¶ … role of tourism on economic sustainability in Japan
Economic Sustainability
The syntax of economic sustainability is more and more commonly used nowadays - it has in fact become a new buzzword (D'Arge, Norgaard, Olson, and Somerville, 1991) within the business community and it is now being borrowed by other fields as well. There are various definitions of the economic sustainability, some of the most relevant ones being presented below:
Economic sustainability encompasses growth, development, productivity and trickle-down effects" (Clement and Kraemer, 2000, p.14)
Economic sustainability may be thought of as choosing policies or strategies that result in non-declining economic welfare (where welfare includes market / financial as well as non-market considerations)" (Adamowicz and Burton, 2003, p.185).
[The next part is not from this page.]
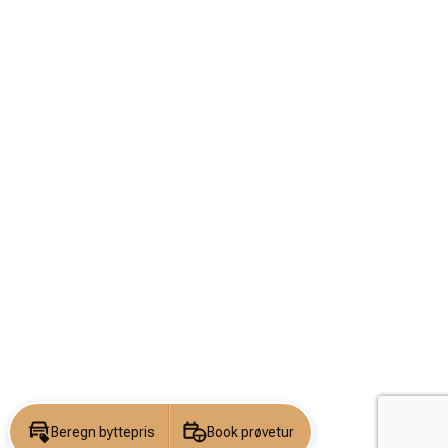
Beregn byttepris
Book prøvetur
In a formal analysis, one could perhaps interpret economic sustainability as narrow focus on sustaining market production and consumption only" (Tietenberg, Oates and Folmer, 2003, p. 171)
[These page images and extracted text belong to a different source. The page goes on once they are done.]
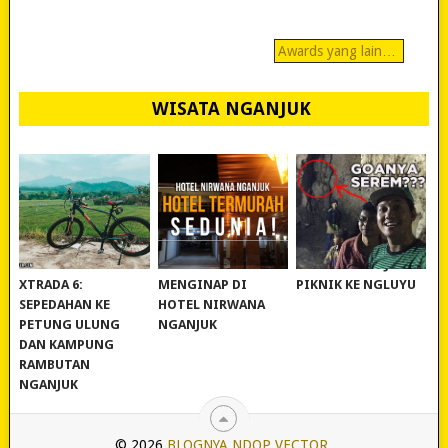
Awards yang lain…
WISATA NGANJUK
REVIEW POLYGON
MURAH BANGET!
WISATA NGANJUK:
XTRADA 6:
MENGINAP DI
PIKNIK KE NGLUYU
SEPEDAHAN KE
HOTEL NIRWANA
PETUNG ULUNG
NGANJUK
DAN KAMPUNG
RAMBUTAN
NGANJUK
© 2026
BLOGNYA NDOP VECTOR
.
However the formulations of the definitions for the concept of economic sustainability tend to differ at some points, in essence, they all revolve around a simple idea: economic sustainability is about growth and development, but this has to be achieved in a sustainable manner. In other words, the growth has to be real and sustainable in the long-term, not just generate short-term profits. In order to ensure they have a prosperous future ahead, organizations must develop plans that foster economic sustainability. Otherwise put, the purpose of the concept is to help the corporate managers best combine the short- and long-term strategies into a single approach that will generate the best results.
2. Economic Sustainability and Tourism
The touristy industry has been approached from different standpoints across the globe. There are the countries which exploited it to the maximum and registered significant gains from attracting foreign tourists, and consequently investors. There are also those countries which focused on other industries. As a general tendency in the contemporaneous society however, most emerging countries try to consolidate their touristy industry. "Tourism is one of the fastest growing sectors of the global economy and developing countries are attempting to cash in on this expanding industry in an attempt to boost foreign investment and financial reserves" (Pleumarom). And to make sure that the gains will also be present in ten or twenty years, the governments and the organizations develop and implement programs based on economic sustainability. Such a program is the Millennium Vision, which was developed by the World Travel & Tourism Council and has established the following goals:
Get governments to accept travel and tourism as a strategic economic development and employment priority;
Move towards open and competitive markets by supporting the implementation of GATS, liberalise air transport and deregulate telecommunications in international markets;
Eliminate barriers to tourism growth, which involves the expansion and improvement of infrastructure - e.g. The increase of airport capacity, construction and modernisation of airports, roads and tourist facilities" (Pleumarom)
In Japan for instance, the Overseas Economic Cooperation Fund has agreed to offer special loans to the touristy industry in the hope of reviving it, but also that of creating additional jobs, reducing the unemployment rate and helping the population get passed the general economic crisis affecting the world (Pleumarom).
3. Contributions of Tourism to GDP
The individual contributions of the touristy industry to the gross domestic product of each country vary based on numerous indicators, such as number of visitors, the quality of the services delivered, the hospitality of the national citizens or any cultural barriers, alongside with financial indicators (such as exchange rates) or legislative measures which limit or encourage tourism. In 2000 for instance, the Japanese tourism accounted for 2.2% in total GDP; Australia's percentage was of 4.5, the U.S.' was of 3.5, Chile's was of 3.8, New Zeeland's was of 3.4 and Canada's was of 2.4. "In particular, the ratio of tourism consumption by foreign visitors to overall tourism consumption has been remarkably smaller in Japan compared with foreign countries. [...] the ratio was only 6.2% in Japan, whereas the ratio was as high as 35.6% in France, 30.0% in Canada, 22.0% in Australia, and 20.9% in the United States respectively" (Organization for Economic Cooperation and Development, 2002).